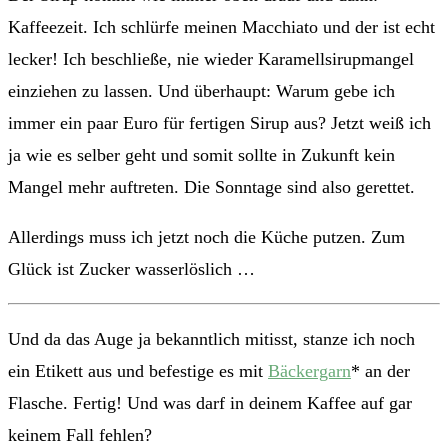
Kaffeezeit. Ich schlürfe meinen Macchiato und der ist echt
lecker! Ich beschließe, nie wieder Karamellsirupmangel
einziehen zu lassen. Und überhaupt: Warum gebe ich
immer ein paar Euro für fertigen Sirup aus? Jetzt weiß ich
ja wie es selber geht und somit sollte in Zukunft kein
Mangel mehr auftreten. Die Sonntage sind also gerettet.
Allerdings muss ich jetzt noch die Küche putzen. Zum
Glück ist Zucker wasserlöslich …
Und da das Auge ja bekanntlich mitisst, stanze ich noch
ein Etikett aus und befestige es mit
Bäckergarn
* an der
Flasche. Fertig! Und was darf in deinem Kaffee auf gar
keinem Fall fehlen?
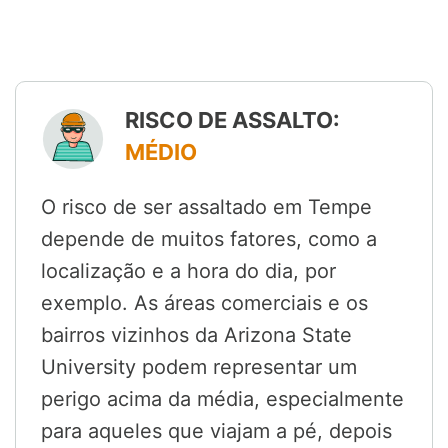
RISCO DE ASSALTO:
MÉDIO
O risco de ser assaltado em Tempe
depende de muitos fatores, como a
localização e a hora do dia, por
exemplo. As áreas comerciais e os
bairros vizinhos da Arizona State
University podem representar um
perigo acima da média, especialmente
para aqueles que viajam a pé, depois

☆ ☆ ☆ ☆

> WHAT NEEDS TO BE DONE:
In your reply, please set down exactly the lines from the one containing "keinem Fall fehlen?" through the end of the records, with the pictures left out.

> WRITTEN SOLUTION:
keinem Fall fehlen?
RISCO DE ASSALTO:
MÉDIO
O risco de ser assaltado em Tempe
depende de muitos fatores, como a
localização e a hora do dia, por
exemplo. As áreas comerciais e os
bairros vizinhos da Arizona State
University podem representar um
perigo acima da média, especialmente
para aqueles que viajam a pé, depois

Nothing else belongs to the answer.